Shortly before his trial, Ford dismissed his lawyers. He was found competent to act as his own lawyer despite his youth, his limited formal education, an IQ measured at 80, and his history of mental problems. The only ''defense'' he offered was that God would intervene at the trial and bring the victims back to life. For most of the proceedings, Pernell Ford remained silent and withdrawn. There was no opening statement on his behalf, no objections, and no cross-examination of any witnesses.
At his sentencing, Pernell Ford dressed himself in a white bed sheet, worn toga-style with a belt and shoulder strap made from a white towel. In a long speech, he asked the judge to have the coffins of the victims brought into the courtroom so that God could raise them from the dead in front of the jurors. After sentencing him to death, the judge told Ford that by law he would receive an automatic appeal. Pernell Ford responded that he did not want one.

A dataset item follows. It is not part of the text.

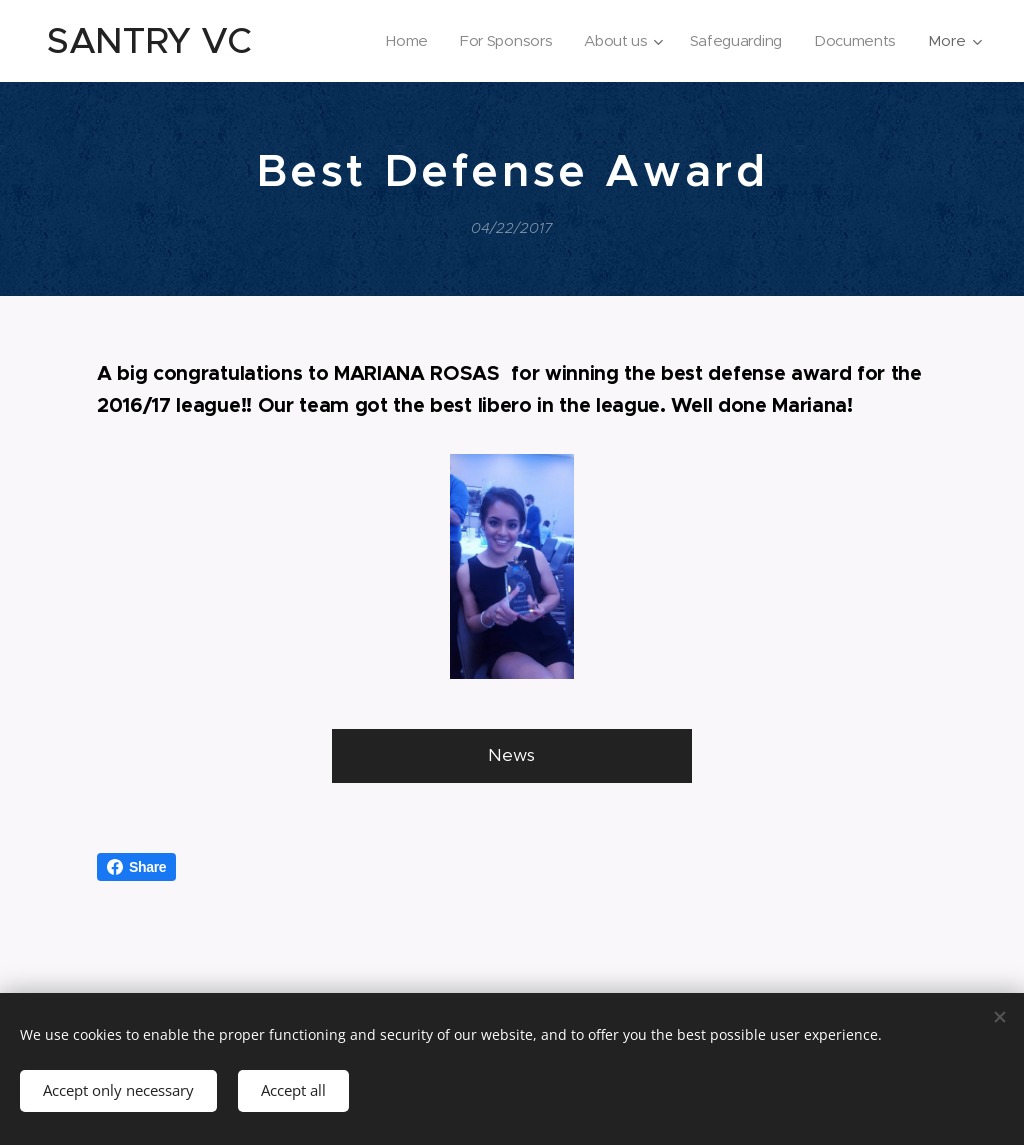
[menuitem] (399, 41)
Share (136, 867)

Ford initially was set for execution in July 1999, but a federal appeals court delayed his death after his former attorney questioned his mental state. At a court hearing, Ford testified he could leave death row through "translation," and had visited heaven and other spots worldwide while in prison. He said he had millions of dollars in a Swiss bank account, which would support his children and his 400,000 wives after he was executed and became a part of the Holy Trinity. The court ruled in November that Ford was competent to fire attorney LaJuana Davis and drop his appeals. Governor Don Siegelman rejected a clemency request filed by Davis, who cited Ford's history of mental problems.
Call for a moratorium
The fundamental lack of due process for the mentally ill effectively results in the punishment of vulnerable persons for their disabilities and for the failures of the courts to understand and protect them. Mentally ill persons who commit crimes as a result of their brain disorders require treatment, not punishment. The ACLU calls for an immediate moratorium on the executions of mentally ill prisoners. Our laws, criminal justice practices, and a sense of compassion should stand for the principle of justice embodied in the Constitution's Eighth Amendment and in the international human rights standards of the United Nations.